▶ ASSIGNMENT:
Transcribe each record exactly, but omit pictures.

[Page images and extracted text]
________________________
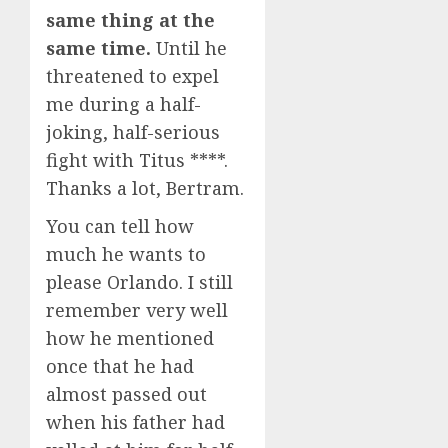
same thing at the
same time.
Until he
threatened to expel
me during a half-
joking, half-serious
fight with Titus ****.
Thanks a lot, Bertram.
You can tell how
much he wants to
please Orlando. I still
remember very well
how he mentioned
once that he had
almost passed out
when his father had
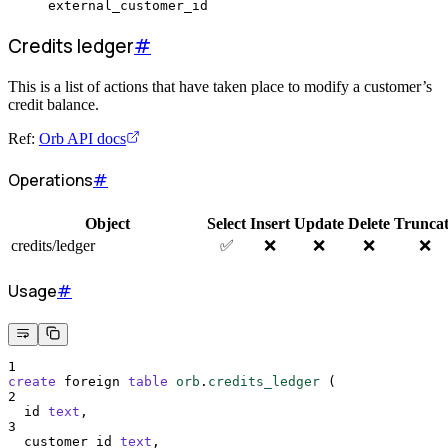
external_customer_id
Credits ledger
#
This is a list of actions that have taken place to modify a customer’s
credit balance.
Ref:
Orb API docs
Operations
#
Object
Select
Insert
Update
Delete
Trunca
credits/ledger
✅
❌
❌
❌
❌
Usage
#
1
create
 foreign 
table
orb
.
credits_ledger
 (
2
  id 
text
,
3
  customer_id 
text
,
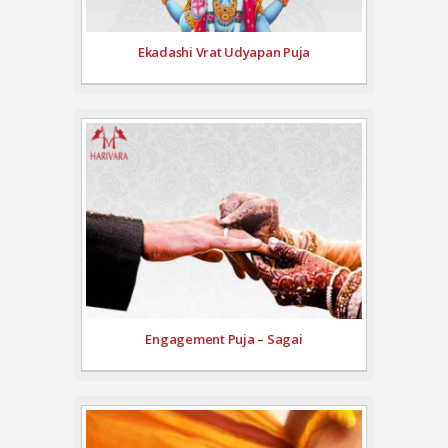
Ekadashi Vrat Udyapan Puja
Engagement Puja – Sagai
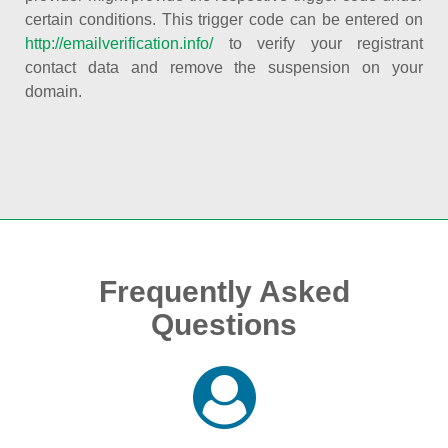
certain conditions. This trigger code can be entered on
http://emailverification.info/
to verify your registrant
contact data and remove the suspension on your
domain.
Frequently Asked
Questions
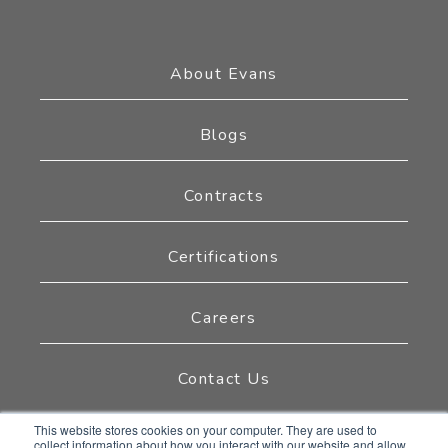
About Evans
Blogs
Contracts
Certifications
Careers
Contact Us
This website stores cookies on your computer. They are used to
collect information about how you interact with our website and allow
________________________
▶ TASK SOLUTION:
same thing at the
same time.
Until he
threatened to expel
me during a half-
joking, half-serious
fight with Titus ****.
Thanks a lot, Bertram.
You can tell how
much he wants to
please Orlando. I still
remember very well
how he mentioned
once that he had
almost passed out
when his father had
external_customer_id
Credits ledger
#
This is a list of actions that have taken place to modify a customer’s
credit balance.
Ref:
Orb API docs
Operations
#
Object
Select
Insert
Update
Delete
Trunca
credits/ledger
✅
❌
❌
❌
❌
Usage
#
1
create
 foreign 
table
orb
.
credits_ledger
 (
2
  id 
text
,
3
  customer_id 
text
,
Ekadashi Vrat Udyapan Puja
Engagement Puja – Sagai
certain conditions. This trigger code can be entered on
http://emailverification.info/
to verify your registrant
contact data and remove the suspension on your
domain.
Frequently Asked
Questions
About Evans
Blogs
Contracts
Certifications
Careers
Contact Us
This website stores cookies on your computer. They are used to
collect information about how you interact with our website and allow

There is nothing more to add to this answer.